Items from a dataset
--

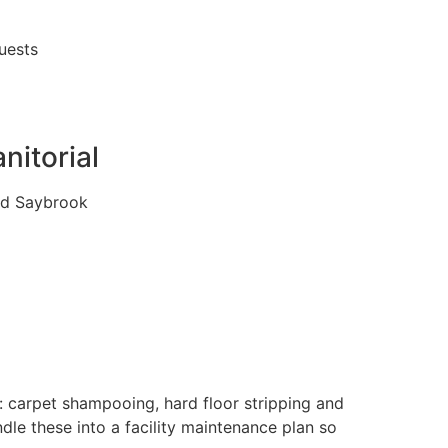
quests
nitorial
Old Saybrook
: carpet shampooing, hard floor stripping and
dle these into a facility maintenance plan so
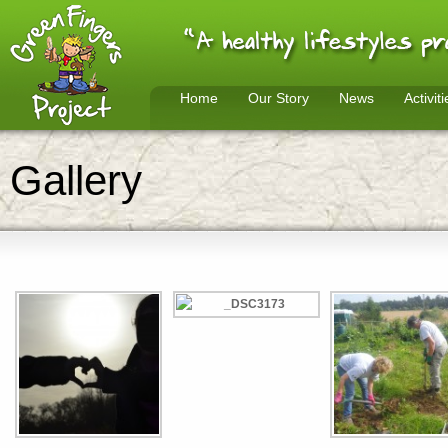
Home
Our Story
News
Activiti
Gallery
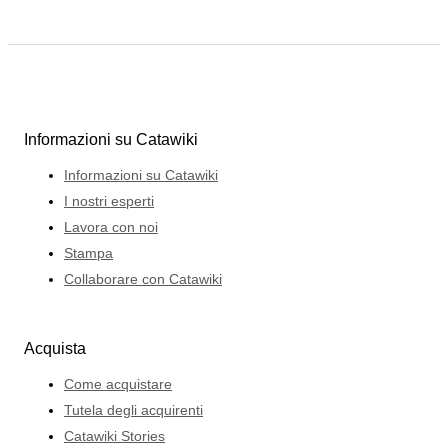
Informazioni su Catawiki
Informazioni su Catawiki
I nostri esperti
Lavora con noi
Stampa
Collaborare con Catawiki
Acquista
Come acquistare
Tutela degli acquirenti
Catawiki Stories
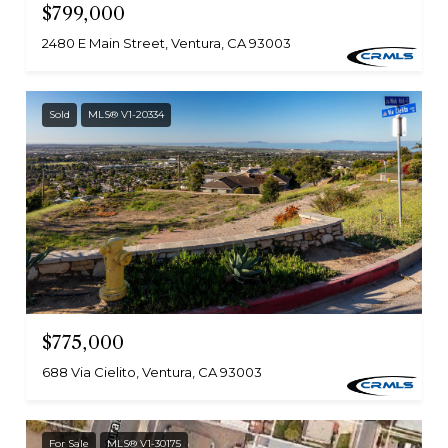
$799,000
2480 E Main Street, Ventura, CA 93003
Sold
MLS® V1-20334
$775,000
688 Via Cielito, Ventura, CA 93003
For Sale
MLS® V1-30175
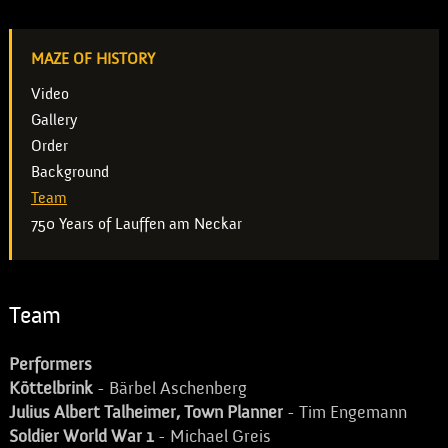
MAZE OF HISTORY
Video
Gallery
Order
Background
Team
750 Years of Lauffen am Neckar
Team
Performers
Köttelbrink
- Bärbel Aschenberg
Julius Albert Talheimer, Town Planner
- Tim Engemann
Soldier World War 1
- Michael Greis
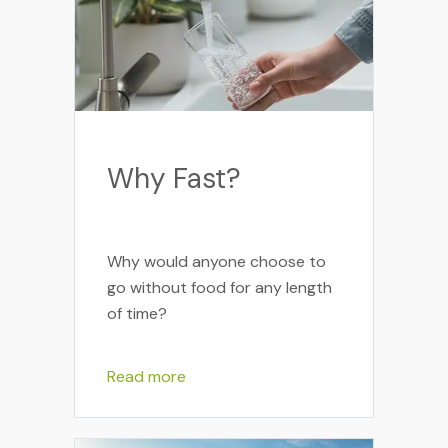
Why Fast?
Why would anyone choose to
go without food for any length
of time?
Read more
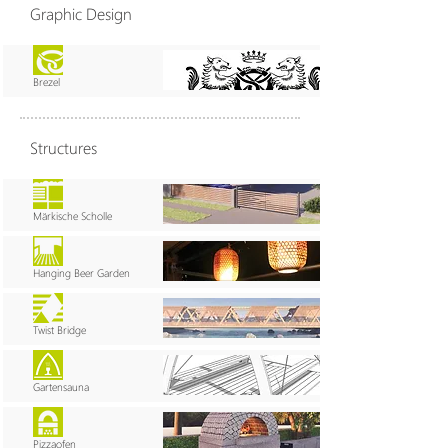
Graphic Design
Brezel
Structures
Märkische Scholle
Hanging Beer Garden
Twist Bridge
Gartensauna
Pizzaofen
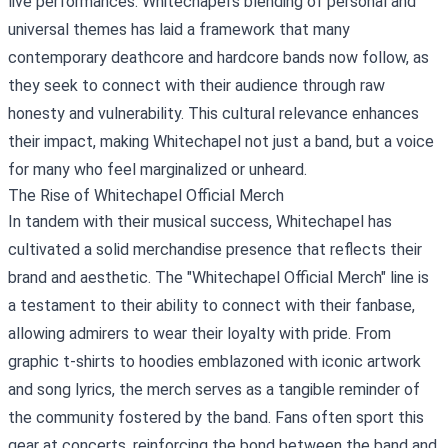
live performances. Whitechapel's blending of personal and
universal themes has laid a framework that many
contemporary deathcore and hardcore bands now follow, as
they seek to connect with their audience through raw
honesty and vulnerability. This cultural relevance enhances
their impact, making Whitechapel not just a band, but a voice
for many who feel marginalized or unheard.
The Rise of
Whitechapel Official Merch
In tandem with their musical success, Whitechapel has
cultivated a solid merchandise presence that reflects their
brand and aesthetic. The "Whitechapel Official Merch" line is
a testament to their ability to connect with their fanbase,
allowing admirers to wear their loyalty with pride. From
graphic t-shirts to hoodies emblazoned with iconic artwork
and song lyrics, the merch serves as a tangible reminder of
the community fostered by the band. Fans often sport this
gear at concerts, reinforcing the bond between the band and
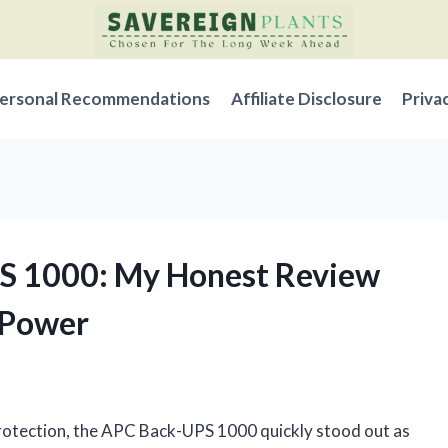
ersonal Recommendations
Affiliate Disclosure
Priva
PS 1000: My Honest Review
 Power
 protection, the APC Back-UPS 1000 quickly stood out as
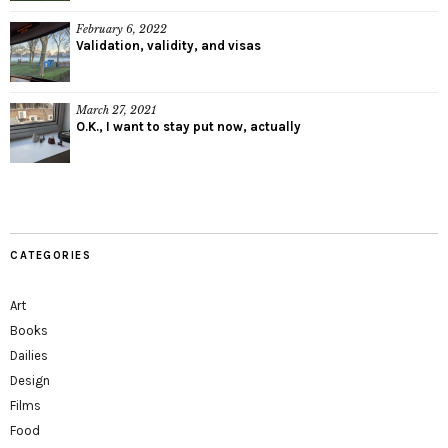
February 6, 2022
Validation, validity, and visas
March 27, 2021
O.K., I want to stay put now, actually
CATEGORIES
Art
Books
Dailies
Design
Films
Food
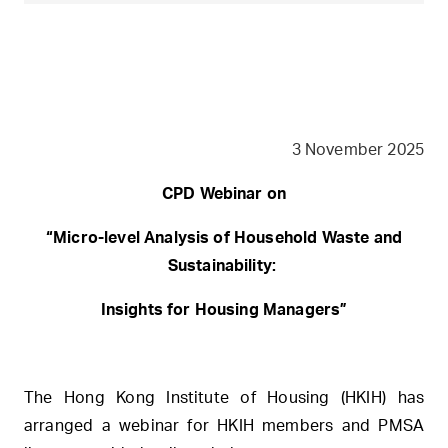
3 November 2025
CPD Webinar on
“Micro-level Analysis of Household Waste and
Sustainability:
Insights for Housing Managers”
The Hong Kong Institute of Housing (HKIH) has
arranged a webinar for HKIH members and PMSA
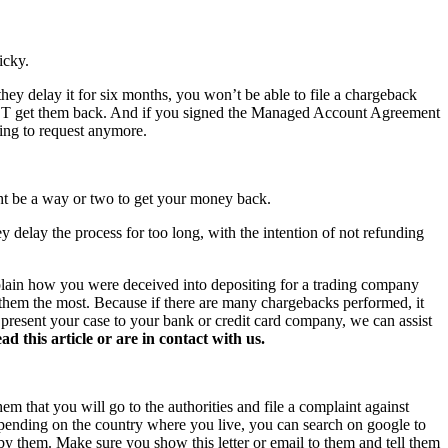
icky.
hey delay it for six months, you won’t be able to file a chargeback
NOT get them back. And if you signed the Managed Account Agreement
hing to request anymore.
ght be a way or two to get your money back.
y delay the process for too long, with the intention of not refunding
xplain how you were deceived into depositing for a trading company
s them the most. Because if there are many chargebacks performed, it
o present your case to your bank or credit card company, we can assist
this article or are in contact with us.
hem that you will go to the authorities and file a complaint against
 Depending on the country where you live, you can search on google to
 by them. Make sure you show this letter or email to them and tell them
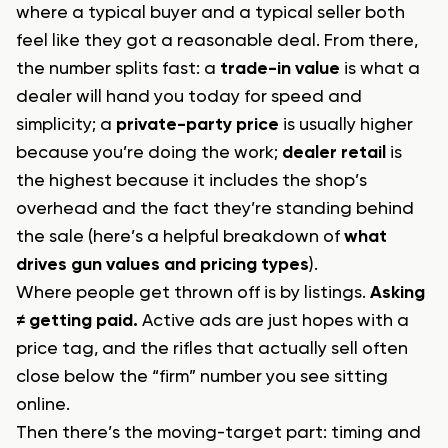
where a typical buyer and a typical seller both
feel like they got a reasonable deal. From there,
the number splits fast: a
trade-in value
is what a
dealer will hand you today for speed and
simplicity; a
private-party price
is usually higher
because you’re doing the work;
dealer retail
is
the highest because it includes the shop’s
overhead and the fact they’re standing behind
the sale (here’s a helpful breakdown of
what
drives gun values and pricing types
).
Where people get thrown off is by listings.
Asking
≠ getting paid.
Active ads are just hopes with a
price tag, and the rifles that actually sell often
close below the “firm” number you see sitting
online.
Then there’s the moving-target part: timing and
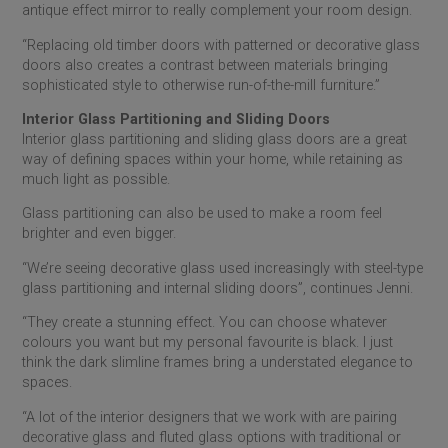
antique effect mirror to really complement your room design.
“Replacing old timber doors with patterned or decorative glass
doors also creates a contrast between materials bringing
sophisticated style to otherwise run-of-the-mill furniture.”
Interior Glass Partitioning and Sliding Doors
Interior glass partitioning and sliding glass doors are a great
way of defining spaces within your home, while retaining as
much light as possible.
Glass partitioning can also be used to make a room feel
brighter and even bigger.
“We’re seeing decorative glass used increasingly with steel-type
glass partitioning and internal sliding doors”, continues Jenni.
“They create a stunning effect. You can choose whatever
colours you want but my personal favourite is black. I just
think the dark slimline frames bring a understated elegance to
spaces.
“A lot of the interior designers that we work with are pairing
decorative glass and fluted glass options with traditional or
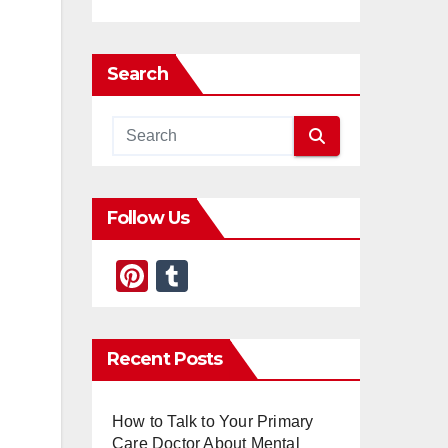
Search
Follow Us
Pi
T
nt
u
er
m
Recent Posts
e
bl
st
r
How to Talk to Your Primary
Care Doctor About Mental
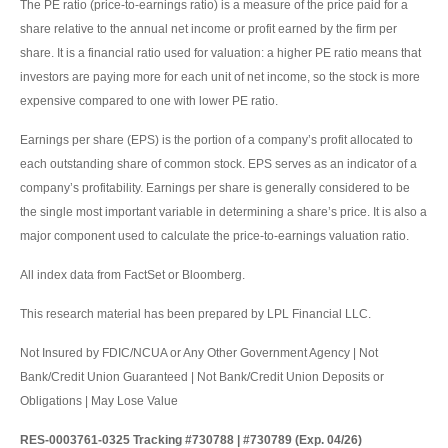
The PE ratio (price-to-earnings ratio) is a measure of the price paid for a
share relative to the annual net income or profit earned by the firm per
share. It is a financial ratio used for valuation: a higher PE ratio means that
investors are paying more for each unit of net income, so the stock is more
expensive compared to one with lower PE ratio.
Earnings per share (EPS) is the portion of a company’s profit allocated to
each outstanding share of common stock. EPS serves as an indicator of a
company’s profitability. Earnings per share is generally considered to be
the single most important variable in determining a share’s price. It is also a
major component used to calculate the price-to-earnings valuation ratio.
All index data from FactSet or Bloomberg.
This research material has been prepared by LPL Financial LLC.
Not Insured by FDIC/NCUA or Any Other Government Agency | Not
Bank/Credit Union Guaranteed | Not Bank/Credit Union Deposits or
Obligations | May Lose Value
RES-0003761-0325 Tracking #730788 | #730789 (Exp. 04/26)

--

**WHAT TO WORK ON**
Each record above goes into the copy word for word; the pictures do not.

**ANSWER BELOW**
quests
nitorial
Old Saybrook
: carpet shampooing, hard floor stripping and
dle these into a facility maintenance plan so
Home
Our Story
News
Activiti
Gallery
Informazioni su Catawiki
Informazioni su Catawiki
I nostri esperti
Lavora con noi
Stampa
Collaborare con Catawiki
Acquista
Come acquistare
Tutela degli acquirenti
Catawiki Stories
$799,000
2480 E Main Street, Ventura, CA 93003
Sold
MLS® V1-20334
$775,000
688 Via Cielito, Ventura, CA 93003
For Sale
MLS® V1-30175
MAZE OF HISTORY
Video
Gallery
Order
Background
Team
750 Years of Lauffen am Neckar
Team
Performers
Köttelbrink
- Bärbel Aschenberg
Julius Albert Talheimer, Town Planner
- Tim Engemann
Soldier World War 1
- Michael Greis
Why Fast?
Why would anyone choose to
go without food for any length
of time?
Read more
Graphic Design
Brezel
Structures
Märkische Scholle
Hanging Beer Garden
Twist Bridge
Gartensauna
Pizzaofen
live performances. Whitechapel's blending of personal and
universal themes has laid a framework that many
contemporary deathcore and hardcore bands now follow, as
they seek to connect with their audience through raw
honesty and vulnerability. This cultural relevance enhances
their impact, making Whitechapel not just a band, but a voice
for many who feel marginalized or unheard.
The Rise of
Whitechapel Official Merch
In tandem with their musical success, Whitechapel has
cultivated a solid merchandise presence that reflects their
brand and aesthetic. The "Whitechapel Official Merch" line is
a testament to their ability to connect with their fanbase,
allowing admirers to wear their loyalty with pride. From
graphic t-shirts to hoodies emblazoned with iconic artwork
and song lyrics, the merch serves as a tangible reminder of
the community fostered by the band. Fans often sport this
gear at concerts, reinforcing the bond between the band and
ersonal Recommendations
Affiliate Disclosure
Priva
PS 1000: My Honest Review
 Power
 protection, the APC Back-UPS 1000 quickly stood out as
February 6, 2022
Validation, validity, and visas
March 27, 2021
O.K., I want to stay put now, actually
CATEGORIES
Art
Books
Dailies
Design
Films
Food
3 November 2025
CPD Webinar on
“Micro-level Analysis of Household Waste and
Sustainability:
Insights for Housing Managers”
The Hong Kong Institute of Housing (HKIH) has
arranged a webinar for HKIH members and PMSA
icky.
hey delay it for six months, you won’t be able to file a chargeback
NOT get them back. And if you signed the Managed Account Agreement
hing to request anymore.
ght be a way or two to get your money back.
y delay the process for too long, with the intention of not refunding
xplain how you were deceived into depositing for a trading company
s them the most. Because if there are many chargebacks performed, it
o present your case to your bank or credit card company, we can assist
this article or are in contact with us.
hem that you will go to the authorities and file a complaint against
 Depending on the country where you live, you can search on google to
 by them. Make sure you show this letter or email to them and tell them
where a typical buyer and a typical seller both
feel like they got a reasonable deal. From there,
the number splits fast: a
trade-in value
is what a
dealer will hand you today for speed and
simplicity; a
private-party price
is usually higher
because you’re doing the work;
dealer retail
is
the highest because it includes the shop’s
overhead and the fact they’re standing behind
the sale (here’s a helpful breakdown of
what
drives gun values and pricing types
).
Where people get thrown off is by listings.
Asking
≠ getting paid.
Active ads are just hopes with a
price tag, and the rifles that actually sell often
close below the “firm” number you see sitting
online.
Then there’s the moving-target part: timing and
antique effect mirror to really complement your room design.
“Replacing old timber doors with patterned or decorative glass
doors also creates a contrast between materials bringing
sophisticated style to otherwise run-of-the-mill furniture.”
Interior Glass Partitioning and Sliding Doors
Interior glass partitioning and sliding glass doors are a great
way of defining spaces within your home, while retaining as
much light as possible.
Glass partitioning can also be used to make a room feel
brighter and even bigger.
“We’re seeing decorative glass used increasingly with steel-type
glass partitioning and internal sliding doors”, continues Jenni.
“They create a stunning effect. You can choose whatever
colours you want but my personal favourite is black. I just
think the dark slimline frames bring a understated elegance to
spaces.
“A lot of the interior designers that we work with are pairing
decorative glass and fluted glass options with traditional or
Search
Follow Us
Pi
T
nt
u
er
m
Recent Posts
e
bl
st
r
How to Talk to Your Primary
Care Doctor About Mental
The PE ratio (price-to-earnings ratio) is a measure of the price paid for a
share relative to the annual net income or profit earned by the firm per
share. It is a financial ratio used for valuation: a higher PE ratio means that
investors are paying more for each unit of net income, so the stock is more
expensive compared to one with lower PE ratio.
Earnings per share (EPS) is the portion of a company’s profit allocated to
each outstanding share of common stock. EPS serves as an indicator of a
company’s profitability. Earnings per share is generally considered to be
the single most important variable in determining a share’s price. It is also a
major component used to calculate the price-to-earnings valuation ratio.
All index data from FactSet or Bloomberg.
This research material has been prepared by LPL Financial LLC.
Not Insured by FDIC/NCUA or Any Other Government Agency | Not
Bank/Credit Union Guaranteed | Not Bank/Credit Union Deposits or
Obligations | May Lose Value
RES-0003761-0325 Tracking #730788 | #730789 (Exp. 04/26)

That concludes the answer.